══ DATA SUPPLIED ══
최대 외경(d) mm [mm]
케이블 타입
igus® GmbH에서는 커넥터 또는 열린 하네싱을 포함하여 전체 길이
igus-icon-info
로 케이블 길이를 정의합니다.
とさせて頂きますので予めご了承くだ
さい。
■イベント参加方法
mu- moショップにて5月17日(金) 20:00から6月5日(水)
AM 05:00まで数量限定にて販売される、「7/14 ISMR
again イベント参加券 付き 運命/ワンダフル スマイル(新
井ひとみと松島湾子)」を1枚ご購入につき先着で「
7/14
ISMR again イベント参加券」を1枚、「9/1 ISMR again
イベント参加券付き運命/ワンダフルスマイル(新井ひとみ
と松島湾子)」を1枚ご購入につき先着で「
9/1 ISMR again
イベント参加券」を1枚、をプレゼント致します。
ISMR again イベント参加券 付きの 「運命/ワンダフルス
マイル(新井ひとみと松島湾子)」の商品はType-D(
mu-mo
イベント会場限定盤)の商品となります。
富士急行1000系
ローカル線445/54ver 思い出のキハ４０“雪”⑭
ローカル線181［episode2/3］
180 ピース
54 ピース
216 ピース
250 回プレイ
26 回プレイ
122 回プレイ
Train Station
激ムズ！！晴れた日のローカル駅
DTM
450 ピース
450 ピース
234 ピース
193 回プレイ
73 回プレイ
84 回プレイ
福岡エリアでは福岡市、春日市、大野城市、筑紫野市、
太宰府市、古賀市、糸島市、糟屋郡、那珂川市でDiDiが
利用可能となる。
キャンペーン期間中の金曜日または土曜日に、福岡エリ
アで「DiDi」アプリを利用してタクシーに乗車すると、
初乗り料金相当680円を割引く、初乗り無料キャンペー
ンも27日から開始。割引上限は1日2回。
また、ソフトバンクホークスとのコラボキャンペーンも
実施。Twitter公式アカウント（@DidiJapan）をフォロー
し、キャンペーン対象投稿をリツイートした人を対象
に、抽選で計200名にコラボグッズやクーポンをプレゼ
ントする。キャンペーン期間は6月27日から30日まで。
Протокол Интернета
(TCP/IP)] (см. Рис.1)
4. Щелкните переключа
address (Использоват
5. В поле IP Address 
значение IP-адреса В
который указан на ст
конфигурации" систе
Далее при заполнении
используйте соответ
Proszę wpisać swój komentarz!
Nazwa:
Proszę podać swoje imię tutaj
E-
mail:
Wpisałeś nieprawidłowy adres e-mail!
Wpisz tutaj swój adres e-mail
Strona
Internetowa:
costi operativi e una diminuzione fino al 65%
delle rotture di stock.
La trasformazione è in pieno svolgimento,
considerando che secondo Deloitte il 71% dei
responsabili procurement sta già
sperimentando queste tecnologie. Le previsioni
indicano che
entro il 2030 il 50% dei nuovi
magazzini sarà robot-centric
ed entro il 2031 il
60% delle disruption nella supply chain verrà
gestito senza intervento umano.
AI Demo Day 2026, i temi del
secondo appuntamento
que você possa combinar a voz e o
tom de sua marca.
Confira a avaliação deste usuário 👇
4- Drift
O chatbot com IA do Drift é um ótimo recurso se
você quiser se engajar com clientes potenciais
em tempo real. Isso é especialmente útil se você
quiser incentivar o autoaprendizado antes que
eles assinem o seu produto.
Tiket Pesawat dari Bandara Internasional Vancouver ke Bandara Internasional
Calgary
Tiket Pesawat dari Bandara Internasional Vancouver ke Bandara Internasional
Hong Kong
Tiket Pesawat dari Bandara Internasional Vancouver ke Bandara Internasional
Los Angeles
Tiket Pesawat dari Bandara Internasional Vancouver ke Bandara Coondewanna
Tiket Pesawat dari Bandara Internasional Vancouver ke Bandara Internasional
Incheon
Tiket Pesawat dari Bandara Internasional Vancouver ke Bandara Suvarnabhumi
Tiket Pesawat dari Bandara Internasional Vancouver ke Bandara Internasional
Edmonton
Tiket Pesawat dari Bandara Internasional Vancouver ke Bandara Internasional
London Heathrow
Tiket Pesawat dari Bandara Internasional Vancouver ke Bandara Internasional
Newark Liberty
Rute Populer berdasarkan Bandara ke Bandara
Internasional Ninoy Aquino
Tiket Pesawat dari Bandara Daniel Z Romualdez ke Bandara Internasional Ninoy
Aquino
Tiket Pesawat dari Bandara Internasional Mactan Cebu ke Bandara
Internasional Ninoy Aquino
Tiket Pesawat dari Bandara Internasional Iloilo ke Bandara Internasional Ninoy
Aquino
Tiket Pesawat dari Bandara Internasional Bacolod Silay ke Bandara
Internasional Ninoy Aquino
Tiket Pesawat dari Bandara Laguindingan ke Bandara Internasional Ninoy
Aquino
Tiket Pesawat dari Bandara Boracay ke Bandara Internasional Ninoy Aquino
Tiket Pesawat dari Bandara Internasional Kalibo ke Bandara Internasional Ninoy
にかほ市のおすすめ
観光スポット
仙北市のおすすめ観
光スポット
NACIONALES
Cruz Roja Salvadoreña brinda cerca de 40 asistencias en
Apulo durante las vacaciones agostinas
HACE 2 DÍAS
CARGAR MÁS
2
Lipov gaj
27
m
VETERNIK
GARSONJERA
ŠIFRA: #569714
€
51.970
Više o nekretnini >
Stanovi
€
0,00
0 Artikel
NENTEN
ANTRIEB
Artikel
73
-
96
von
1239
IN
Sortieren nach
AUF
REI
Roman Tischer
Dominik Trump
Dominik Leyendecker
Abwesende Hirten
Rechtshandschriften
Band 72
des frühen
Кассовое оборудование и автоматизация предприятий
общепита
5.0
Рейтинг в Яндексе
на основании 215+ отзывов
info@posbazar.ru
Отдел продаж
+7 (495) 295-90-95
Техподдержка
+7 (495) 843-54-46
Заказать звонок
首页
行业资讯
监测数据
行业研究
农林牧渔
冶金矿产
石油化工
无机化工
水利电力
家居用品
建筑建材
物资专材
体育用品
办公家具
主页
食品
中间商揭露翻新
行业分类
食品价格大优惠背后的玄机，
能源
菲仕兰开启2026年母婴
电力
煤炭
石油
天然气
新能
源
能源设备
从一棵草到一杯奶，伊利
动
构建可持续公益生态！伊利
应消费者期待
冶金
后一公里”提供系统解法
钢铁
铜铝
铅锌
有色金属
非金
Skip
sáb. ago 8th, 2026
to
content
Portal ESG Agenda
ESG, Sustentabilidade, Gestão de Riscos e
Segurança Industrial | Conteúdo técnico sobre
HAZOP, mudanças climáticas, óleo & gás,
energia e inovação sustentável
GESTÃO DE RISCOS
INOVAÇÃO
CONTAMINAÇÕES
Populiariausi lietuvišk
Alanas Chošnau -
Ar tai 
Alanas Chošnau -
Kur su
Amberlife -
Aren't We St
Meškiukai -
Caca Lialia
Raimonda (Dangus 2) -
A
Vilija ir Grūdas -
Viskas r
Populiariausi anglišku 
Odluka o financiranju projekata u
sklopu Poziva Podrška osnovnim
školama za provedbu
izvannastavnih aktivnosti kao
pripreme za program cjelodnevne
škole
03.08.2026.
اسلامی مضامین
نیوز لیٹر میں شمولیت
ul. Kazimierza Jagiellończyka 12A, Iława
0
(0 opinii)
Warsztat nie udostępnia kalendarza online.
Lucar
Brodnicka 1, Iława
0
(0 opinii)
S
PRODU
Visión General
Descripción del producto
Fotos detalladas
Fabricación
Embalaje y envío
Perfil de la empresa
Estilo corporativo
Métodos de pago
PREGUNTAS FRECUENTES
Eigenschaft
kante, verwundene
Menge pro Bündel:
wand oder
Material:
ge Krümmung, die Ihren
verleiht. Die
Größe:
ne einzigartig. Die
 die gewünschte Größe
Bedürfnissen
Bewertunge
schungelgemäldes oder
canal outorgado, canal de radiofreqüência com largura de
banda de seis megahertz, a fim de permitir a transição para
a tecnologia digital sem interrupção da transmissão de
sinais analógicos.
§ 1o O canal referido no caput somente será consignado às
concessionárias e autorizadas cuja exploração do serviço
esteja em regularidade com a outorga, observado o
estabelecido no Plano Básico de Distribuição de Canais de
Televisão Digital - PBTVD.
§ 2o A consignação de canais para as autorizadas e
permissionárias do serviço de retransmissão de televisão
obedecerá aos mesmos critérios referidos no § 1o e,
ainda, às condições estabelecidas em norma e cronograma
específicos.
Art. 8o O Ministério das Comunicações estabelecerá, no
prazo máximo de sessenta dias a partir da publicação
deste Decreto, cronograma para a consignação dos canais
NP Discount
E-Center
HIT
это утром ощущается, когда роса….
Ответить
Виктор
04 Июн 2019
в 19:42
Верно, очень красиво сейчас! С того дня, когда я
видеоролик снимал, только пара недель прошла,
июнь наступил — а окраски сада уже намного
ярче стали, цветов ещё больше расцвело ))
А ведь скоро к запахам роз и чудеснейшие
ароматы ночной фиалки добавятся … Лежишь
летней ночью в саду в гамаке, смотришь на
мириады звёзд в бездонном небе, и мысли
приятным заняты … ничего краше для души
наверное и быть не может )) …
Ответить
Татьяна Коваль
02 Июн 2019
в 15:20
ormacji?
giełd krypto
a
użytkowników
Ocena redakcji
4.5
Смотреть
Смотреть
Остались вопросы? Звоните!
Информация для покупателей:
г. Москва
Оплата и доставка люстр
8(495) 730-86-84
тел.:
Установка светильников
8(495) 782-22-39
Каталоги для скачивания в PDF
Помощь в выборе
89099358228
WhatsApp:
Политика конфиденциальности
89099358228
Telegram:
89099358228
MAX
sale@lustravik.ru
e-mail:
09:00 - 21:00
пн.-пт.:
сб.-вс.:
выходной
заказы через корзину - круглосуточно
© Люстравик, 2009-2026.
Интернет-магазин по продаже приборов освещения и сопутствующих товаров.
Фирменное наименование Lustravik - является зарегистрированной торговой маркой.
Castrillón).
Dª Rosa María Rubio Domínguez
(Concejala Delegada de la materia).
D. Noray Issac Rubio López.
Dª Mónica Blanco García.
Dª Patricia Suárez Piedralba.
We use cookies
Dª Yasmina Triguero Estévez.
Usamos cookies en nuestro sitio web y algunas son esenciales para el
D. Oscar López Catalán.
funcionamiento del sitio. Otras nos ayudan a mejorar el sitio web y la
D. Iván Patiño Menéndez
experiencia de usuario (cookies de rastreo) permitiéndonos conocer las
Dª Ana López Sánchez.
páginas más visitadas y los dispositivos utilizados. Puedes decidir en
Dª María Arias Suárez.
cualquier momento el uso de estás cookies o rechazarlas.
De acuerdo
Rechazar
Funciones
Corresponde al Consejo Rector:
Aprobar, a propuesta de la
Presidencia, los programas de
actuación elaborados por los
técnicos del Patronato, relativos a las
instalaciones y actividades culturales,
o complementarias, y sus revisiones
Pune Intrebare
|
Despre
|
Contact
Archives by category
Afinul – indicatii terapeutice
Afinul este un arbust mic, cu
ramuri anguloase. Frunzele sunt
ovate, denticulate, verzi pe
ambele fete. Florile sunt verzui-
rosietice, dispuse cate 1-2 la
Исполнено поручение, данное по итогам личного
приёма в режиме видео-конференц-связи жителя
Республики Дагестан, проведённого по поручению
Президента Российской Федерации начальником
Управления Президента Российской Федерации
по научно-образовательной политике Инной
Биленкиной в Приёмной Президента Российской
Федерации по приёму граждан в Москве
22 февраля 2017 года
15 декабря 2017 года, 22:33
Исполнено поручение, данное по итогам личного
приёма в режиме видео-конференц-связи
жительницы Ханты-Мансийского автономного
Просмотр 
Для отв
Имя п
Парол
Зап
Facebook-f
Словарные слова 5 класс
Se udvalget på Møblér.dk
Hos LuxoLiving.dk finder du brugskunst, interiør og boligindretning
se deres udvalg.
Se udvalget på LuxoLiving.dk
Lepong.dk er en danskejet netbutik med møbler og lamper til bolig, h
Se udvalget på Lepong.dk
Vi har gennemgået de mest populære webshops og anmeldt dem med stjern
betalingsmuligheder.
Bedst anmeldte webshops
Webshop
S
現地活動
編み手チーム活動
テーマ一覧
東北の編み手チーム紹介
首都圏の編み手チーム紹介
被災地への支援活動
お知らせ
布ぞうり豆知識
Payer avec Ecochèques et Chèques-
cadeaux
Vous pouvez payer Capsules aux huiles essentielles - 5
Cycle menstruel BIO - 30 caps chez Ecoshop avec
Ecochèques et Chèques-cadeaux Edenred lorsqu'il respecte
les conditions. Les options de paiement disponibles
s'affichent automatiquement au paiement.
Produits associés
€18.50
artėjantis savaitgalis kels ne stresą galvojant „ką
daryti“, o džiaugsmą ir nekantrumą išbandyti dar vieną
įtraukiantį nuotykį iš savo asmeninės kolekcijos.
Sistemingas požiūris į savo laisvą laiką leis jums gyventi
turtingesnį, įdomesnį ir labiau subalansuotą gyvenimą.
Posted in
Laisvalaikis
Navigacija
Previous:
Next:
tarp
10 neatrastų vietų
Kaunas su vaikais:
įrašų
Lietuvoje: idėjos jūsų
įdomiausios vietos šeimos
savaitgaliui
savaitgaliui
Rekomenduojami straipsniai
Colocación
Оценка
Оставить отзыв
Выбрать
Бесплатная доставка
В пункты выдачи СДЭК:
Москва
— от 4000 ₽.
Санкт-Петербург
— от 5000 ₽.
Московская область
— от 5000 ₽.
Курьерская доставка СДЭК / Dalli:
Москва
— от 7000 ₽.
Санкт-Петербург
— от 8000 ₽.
═══
#### YOUR ASSIGNMENT:
Wherever the word "para" appears in the entries above, copy that line.

#### REPLY TO THE EXERCISE:
banda de seis megahertz, a fim de permitir a transição para
§ 2o A consignação de canais para as autorizadas e
deste Decreto, cronograma para a consignação dos canais
Usamos cookies en nuestro sitio web y algunas son esenciales para el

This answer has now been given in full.